HC Deb 11 December 1997 vol 302 cc1169-70
4. Mr. Hinchliffe

What steps he is taking to improve provision for pupils with special needs. [18749]

The Parliamentary Under-Secretary of State for Education and Employment (Ms Estelle Morris)

On 22 October, we published a Green Paper, "Excellence for all children", setting out our proposals for raising the achievement of children with special educational needs. We are beginning to receive responses to the consultation from a wide range of interests.

Mr. Hinchliffe

I welcome the initiatives set out in the Green Paper, and other steps that the Government have taken, but may I draw my hon. Friend's attention to the specific difficulties facing children in care who attend mainstream education but also have special educational needs, and whose attendance record is often poor?

My hon. Friend may be aware that the Health Select Committee is undertaking an inquiry into the circumstances of looked-after children, and one of the issues that have come over to us loud and clear involves the tensions arising for those children as a result of the emphasis on league tables and school performance. Only this week, a child in a midlands city told us that the school that she attended simply did not like children in care. Will the Minister look into the issue as a matter of urgency, and attempt to achieve some balance between school attendance and the needs of children in those circumstances?

Ms Morris

I share my hon. Friend's concern about the under-performance of children in care. Statutorily, the state is their parent, and they have been badly let down. We want to address that issue through our responsibility not only for those with special educational needs but for looked-after children in general. We need far greater co-ordination between health authorities, social services and the education service, which have a joint collective responsibility to ensure that those children are cared for and receive a good standard of education. At the moment, many of them are being too badly let down.

I welcome the joint inquiry by the Select Committees on Health and on Education and Employment. As for my hon. Friend's comments on performance tables, it is crucial that information be made available, both for parents and so that schools can improve standards. I take seriously the idea that we should recognise progress and achievement wherever it happens. That is why, next year, we shall pilot value-added performance tables, so that the achievement of every child can be duly recognised.

Mr. Hawkins

When the Minister is looking at the different problems, will she recognise that a lot of head teachers—some of whom I was talking to recently—who have a proud record of helping special needs and statemented children are concerned about the policy that the Government are encouraging of inclusion in every single school? I was at one school last week where 40 per cent. of the entire roll are special needs or statemented. The head teacher feels that unless primary schools such as hers get extra resources, they will not be able to carry through the policy objectives that they wish to encourage. Will she look at the financial consequences of her policy on inclusion?

Ms Morris

Indeed.
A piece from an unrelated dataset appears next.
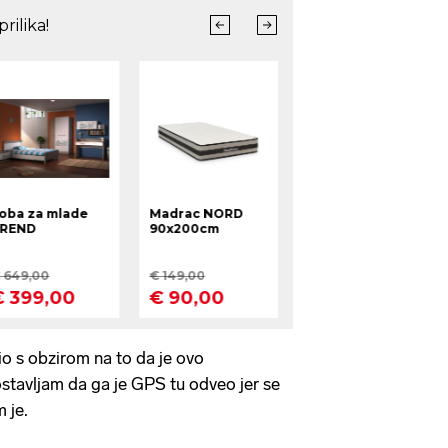
io s obzirom na to da je ovo
stavljam da ga je GPS tu odveo jer se
m je.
That is why, I was delighted to announce last Friday,Official Report, column 583, that the Government had made £11 million available next year for the access initiative. That amount compares with the £4 million made available by the previous Government last year, and is the highest amount in any single year.

I welcome the progress that some head teachers have made towards inclusion, and we want to encourage more of it. We believe that more children could be educated in mainstream schools. Many parents do not have the choice, as there is not a mainstream school near them that can accept their child. I accept that we must move with care towards inclusion, and we must make sure that schools have the proper support and that teachers have proper training. We do not want inclusion in name only; we want inclusion where children are working and being educated with their peers, and where they are taking a full and active part in school life. That can happen because, as the hon. Gentleman said, it is happening in many schools already.